[ENTRIES PROVIDED]
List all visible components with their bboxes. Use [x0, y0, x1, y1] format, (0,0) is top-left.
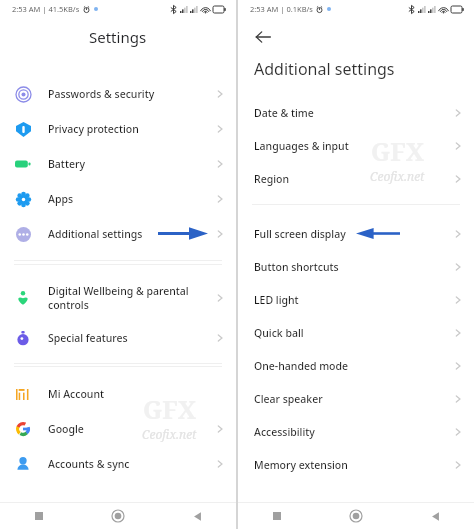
button[interactable]: Mi Account	[0, 376, 236, 411]
staticText: Memory extension	[254, 458, 348, 472]
button[interactable]: Battery	[0, 146, 236, 181]
staticText: Clear speaker	[254, 392, 323, 406]
staticText: Accounts & sync	[48, 457, 130, 471]
button[interactable]: Region	[238, 162, 474, 195]
button[interactable]: Recents	[26, 503, 52, 529]
staticText: Privacy protection	[48, 122, 139, 136]
button[interactable]: Google	[0, 411, 236, 446]
button[interactable]: Button shortcuts	[238, 250, 474, 283]
staticText: Mi Account	[48, 387, 104, 401]
button[interactable]: Back	[184, 503, 210, 529]
staticText: Apps	[48, 192, 74, 206]
button[interactable]: Privacy protection	[0, 111, 236, 146]
staticText: Passwords & security	[48, 87, 155, 101]
staticText: Ceofix.net	[370, 168, 425, 184]
staticText: GFX	[371, 134, 425, 168]
button[interactable]: Back	[250, 24, 276, 50]
staticText: Digital Wellbeing & parental controls	[48, 284, 189, 312]
button[interactable]: Accessibility	[238, 415, 474, 448]
button[interactable]: Languages & input	[238, 129, 474, 162]
staticText: Full screen display	[254, 227, 346, 241]
staticText: 2:53 AM | 0.1KB/s	[250, 4, 313, 14]
button[interactable]: Digital Wellbeing & parental controls	[0, 276, 236, 320]
button[interactable]: LED light	[238, 283, 474, 316]
button[interactable]: Apps	[0, 181, 236, 216]
button[interactable]: One-handed mode	[238, 349, 474, 382]
staticText: 2:53 AM | 41.5KB/s	[12, 4, 80, 14]
staticText: Date & time	[254, 106, 314, 120]
staticText: Quick ball	[254, 326, 304, 340]
button[interactable]: Memory extension	[238, 448, 474, 481]
staticText: LED light	[254, 293, 299, 307]
staticText: One-handed mode	[254, 359, 349, 373]
staticText: Google	[48, 422, 84, 436]
staticText: Settings	[89, 27, 147, 47]
staticText: Special features	[48, 331, 128, 345]
button[interactable]: Special features	[0, 320, 236, 355]
button[interactable]: Date & time	[238, 96, 474, 129]
button[interactable]: Full screen display	[238, 217, 474, 250]
button[interactable]: Home	[105, 503, 131, 529]
staticText: Ceofix.net	[142, 426, 197, 442]
staticText: Additional settings	[48, 227, 143, 241]
staticText: Battery	[48, 157, 85, 171]
button[interactable]: Passwords & security	[0, 76, 236, 111]
button[interactable]: Recents	[264, 503, 290, 529]
staticText: Button shortcuts	[254, 260, 339, 274]
button[interactable]: Quick ball	[238, 316, 474, 349]
button[interactable]: Home	[343, 503, 369, 529]
staticText: Additional settings	[254, 58, 395, 80]
staticText: Languages & input	[254, 139, 349, 153]
staticText: GFX	[143, 392, 197, 426]
button[interactable]: Accounts & sync	[0, 446, 236, 481]
button[interactable]: Additional settings	[0, 216, 236, 251]
button[interactable]: Clear speaker	[238, 382, 474, 415]
staticText: Accessibility	[254, 425, 315, 439]
button[interactable]: Back	[422, 503, 448, 529]
staticText: Region	[254, 172, 290, 186]
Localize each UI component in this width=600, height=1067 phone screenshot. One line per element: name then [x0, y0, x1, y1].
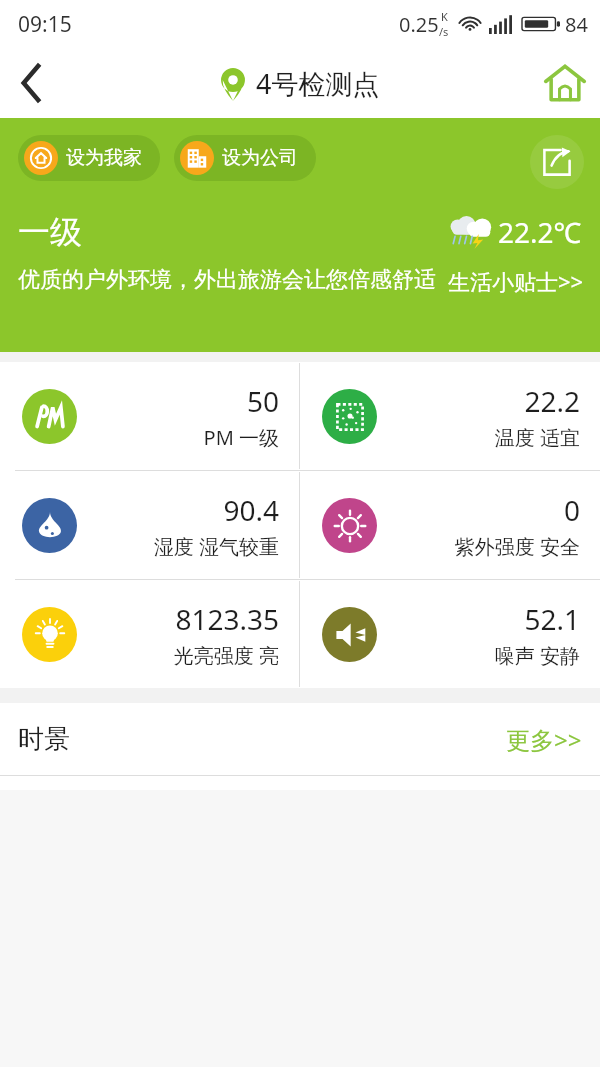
staticText: /s	[439, 24, 449, 39]
button[interactable]: 90.4	[0, 471, 299, 579]
staticText: 0.25	[399, 11, 439, 38]
staticText: 4号检测点	[256, 65, 380, 102]
button[interactable]: Back	[0, 51, 64, 115]
button[interactable]: 52.1	[300, 580, 600, 688]
staticText: 设为公司	[222, 146, 298, 170]
staticText: 时景	[18, 723, 70, 756]
button[interactable]: 50	[0, 362, 299, 470]
staticText: 一级	[18, 212, 82, 252]
staticText: 0	[563, 491, 580, 529]
staticText: 湿度 湿气较重	[153, 533, 279, 560]
staticText: 温度 适宜	[494, 424, 580, 451]
staticText: 噪声 安静	[494, 642, 580, 669]
staticText: 更多>>	[506, 723, 582, 756]
staticText: K	[441, 9, 448, 24]
staticText: PM 一级	[203, 424, 279, 451]
button[interactable]: 22.2	[300, 362, 600, 470]
button[interactable]: Home	[530, 48, 600, 118]
staticText: 50	[246, 382, 279, 420]
button[interactable]: 设为公司	[174, 135, 316, 181]
staticText: 52.1	[524, 600, 580, 638]
staticText: 90.4	[223, 491, 279, 529]
staticText: 22.2	[524, 382, 580, 420]
staticText: 紫外强度 安全	[454, 533, 580, 560]
button[interactable]: Share	[530, 135, 584, 189]
staticText: 设为我家	[66, 146, 142, 170]
button[interactable]: 0	[300, 471, 600, 579]
button[interactable]: 生活小贴士>>	[448, 266, 584, 296]
button[interactable]: 8123.35	[0, 580, 299, 688]
button[interactable]: 时景	[0, 703, 600, 775]
staticText: 8123.35	[175, 600, 279, 638]
staticText: 22.2℃	[498, 213, 582, 251]
staticText: 优质的户外环境，外出旅游会让您倍感舒适	[18, 266, 442, 294]
staticText: 光亮强度 亮	[173, 642, 279, 669]
staticText: 09:15	[18, 10, 72, 39]
button[interactable]: 设为我家	[18, 135, 160, 181]
staticText: 84	[565, 11, 588, 38]
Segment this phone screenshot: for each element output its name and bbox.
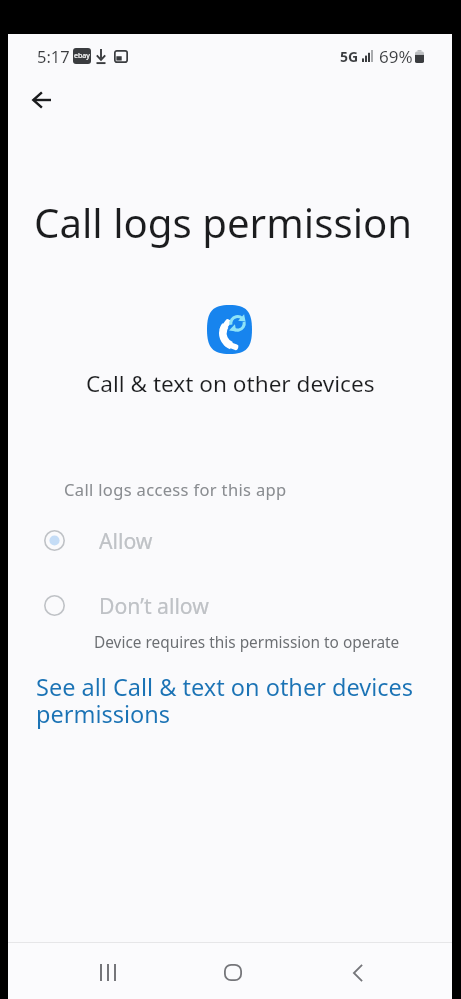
staticText: Allow (99, 526, 153, 555)
staticText: 5:17 (37, 45, 70, 67)
staticText: Call logs permission (34, 195, 413, 250)
staticText: Device requires this permission to opera… (94, 632, 400, 653)
button[interactable]: Navigate up (13, 72, 69, 128)
button[interactable]: See all Call & text on other devices per… (36, 671, 428, 730)
staticText: 5G (340, 47, 359, 66)
button[interactable]: Allow (8, 516, 452, 564)
staticText: Call & text on other devices (86, 368, 375, 399)
button[interactable]: Back (322, 946, 394, 999)
staticText: Call logs access for this app (64, 478, 287, 500)
button[interactable]: Home (197, 946, 269, 999)
button[interactable]: Recent apps (72, 946, 144, 999)
button[interactable]: Don’t allow (8, 581, 452, 629)
staticText: ebay (74, 51, 90, 61)
staticText: 69% (379, 45, 413, 68)
staticText: Don’t allow (99, 591, 209, 620)
staticText: See all Call & text on other devices per… (36, 671, 428, 730)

[TASK PROMPT] This task calls for each line of the material that contains "Memory".

[EXERCISE ANSWER]
staticText: Memory extension	[254, 458, 348, 472]
button[interactable]: Memory extension	[238, 448, 474, 481]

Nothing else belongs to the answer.